For which pyramid can you compute the volume from simple cut-and-glue processes? The Dehn invariant naturally gives the answer, but I failed to turn this in an algorithm. Here are the pyramids, I know of, whose volume is computable by elementary operations:
take a cube and divide into six pyramids from its center (or three pyramids given the 120° symmetry along a diagonal). These pyramids can be subdivided and glued into further pyramids, but there are not so many possibilities.
take a trigonal trapezohedron whose faces are all rhombic. This is not a right prism, but oblique prisms can also be cut-and-glued to compute their volume. Because of his symmetry group you can cut it into three pyramidal pieces (oblique pyramids). Since the small angle of the rhombus can be $\in ]0, \pi/2[$ (at $\pi/2$ it's just a cube), this gives an infinite family of pyramids. (These oblique pyramids have a symmetry: you can cut them further in half.)
But the that's all I could find. Are there any other? and if so, what is the cut-and-glue process?
Some background:
The volume of pyramids is discussed here in Proposition 3 to 5 of Euclid's book
The fact there was no "simple" proof irritated Gauß and later Hilbert. It was purportedly the inspiration for his 3rd Problem, which was solved by Dehn (using his invariant)
There is an earlier (and largely ignored) solution of Hilbert's 3rd problem by a certain Birkenmayer, see this paper.
In two dimensions the Wallace–Bolyai–Gerwien theorem answers the question completely. Beside the Dehn invariant (which shows this is not the case in three dimensions), the Banach-Tarski paradox is also a reminder that volume in three dimensions are tricky.

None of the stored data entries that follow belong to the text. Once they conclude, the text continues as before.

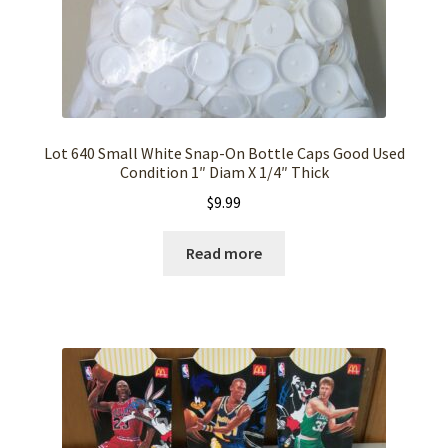
Lot 640 Small White Snap-On Bottle Caps Good Used
Condition 1″ Diam X 1/4″ Thick
$
9.99
Read more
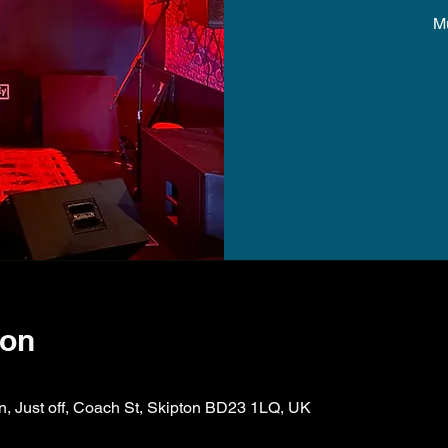
M
ion
on, Just off, Coach St, Skipton BD23 1LQ, UK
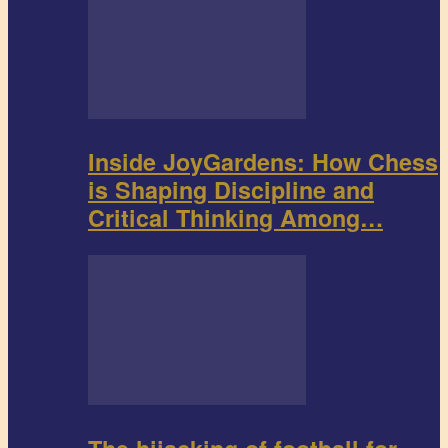
Inside JoyGardens: How Chess
is Shaping Discipline and
Critical Thinking Among…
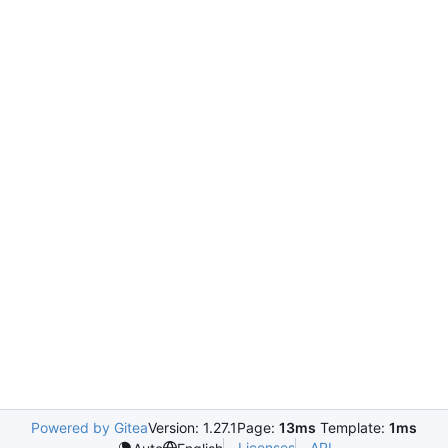
Powered by Gitea
Version: 1.27.1
Page:
13ms
Template:
1ms
Licenses
API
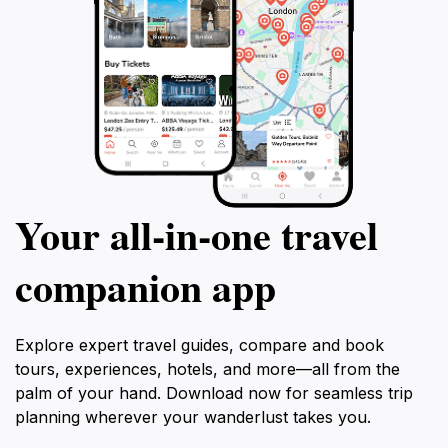
Your all‑in‑one travel
companion app
Explore expert travel guides, compare and book
tours, experiences, hotels, and more—all from the
palm of your hand. Download now for seamless trip
planning wherever your wanderlust takes you.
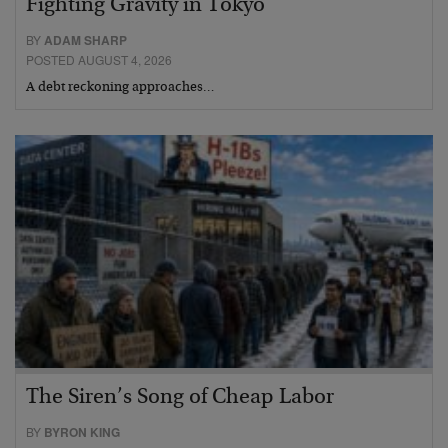
Fighting Gravity in Tokyo
BY
ADAM SHARP
POSTED AUGUST 4, 2026
A debt reckoning approaches…
The Siren’s Song of Cheap Labor
BY
BYRON KING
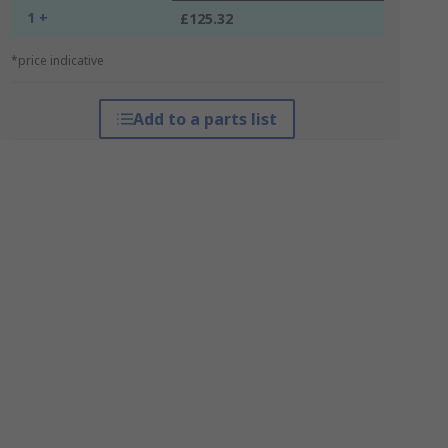
1 +
£125.32
*price indicative
Add to a parts list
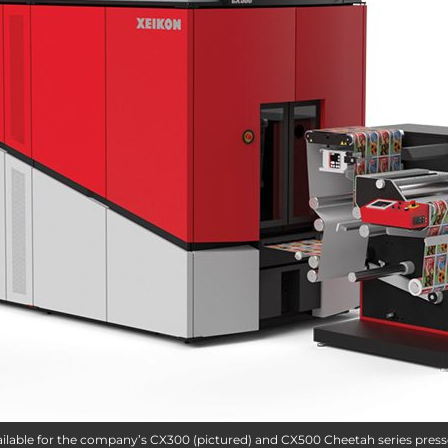
vailable for the company’s CX300 (pictured) and CX500 Cheetah series press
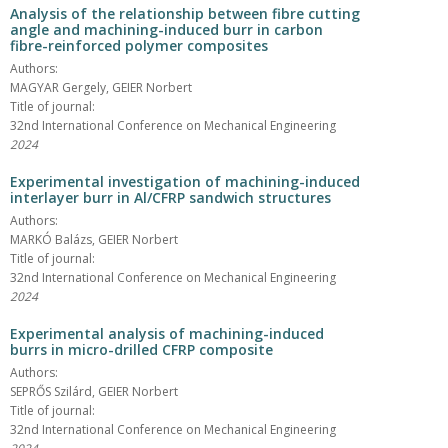
Analysis of the relationship between fibre cutting
angle and machining-induced burr in carbon
fibre-reinforced polymer composites
Authors:
MAGYAR Gergely, GEIER Norbert
Title of journal:
32nd International Conference on Mechanical Engineering
2024
Experimental investigation of machining-induced
interlayer burr in Al/CFRP sandwich structures
Authors:
MARKÓ Balázs, GEIER Norbert
Title of journal:
32nd International Conference on Mechanical Engineering
2024
Experimental analysis of machining-induced
burrs in micro-drilled CFRP composite
Authors:
SEPRŐS Szilárd, GEIER Norbert
Title of journal:
32nd International Conference on Mechanical Engineering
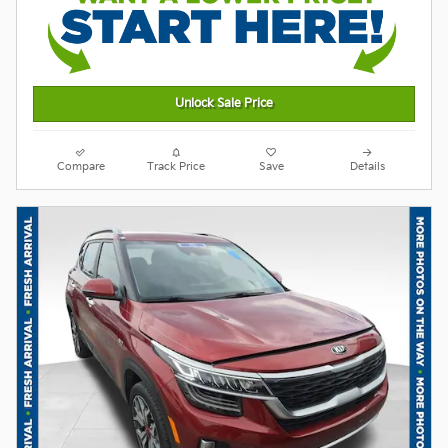
Unlock Sale Price
Compare
Track Price
Save
Details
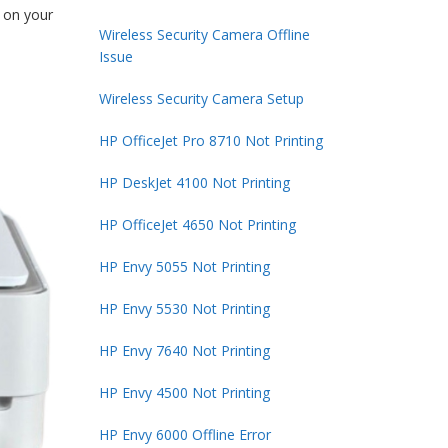
t on your
Wireless Security Camera Offline
Issue
Wireless Security Camera Setup
HP OfficeJet Pro 8710 Not Printing
HP DeskJet 4100 Not Printing
HP OfficeJet 4650 Not Printing
HP Envy 5055 Not Printing
HP Envy 5530 Not Printing
HP Envy 7640 Not Printing
HP Envy 4500 Not Printing
HP Envy 6000 Offline Error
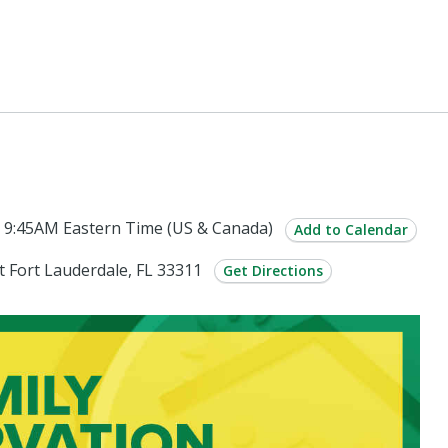
 9:45AM Eastern Time (US & Canada)
Add to Calendar
 Fort Lauderdale, FL 33311
Get Directions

[EDIT: To clarify simple cute-and-glue (as asked in the comments). One starts with the class $(C)$ of solids (at the beginning it only includes rectangular prisms). You can add another polyhedron $P$ to $(C)$ if:
a number $k \neq 0$ of copies of $P$ can be obtained by cutting solids $\{S_i\}_{i=1,\ldots,s}$ from $(C)$ [possibly many copies of the same solid] into finitely many polyhedral pieces and reassembling these pieces together into the $k$ copies $P$ and a possibly empty collection of solids $\{T_i\}$ with $T_i$ belonging to $(C)$. In that case, $\mathrm{vol}(P) = \tfrac{1}{k} \big( \sum \mathrm{vol}(S_i) - \sum \mathrm{vol}(T_i) \big)$, and so $P$ can be added to $(C)$.
Reassembling means apply isometries of $\mathbb{R}^3$ (rotations, reflections and translations); two solids are congruent if one is the image of the other under such transformations and a copy is also the image of a solid under such transformations. This definition is closely related to scissors-congruence.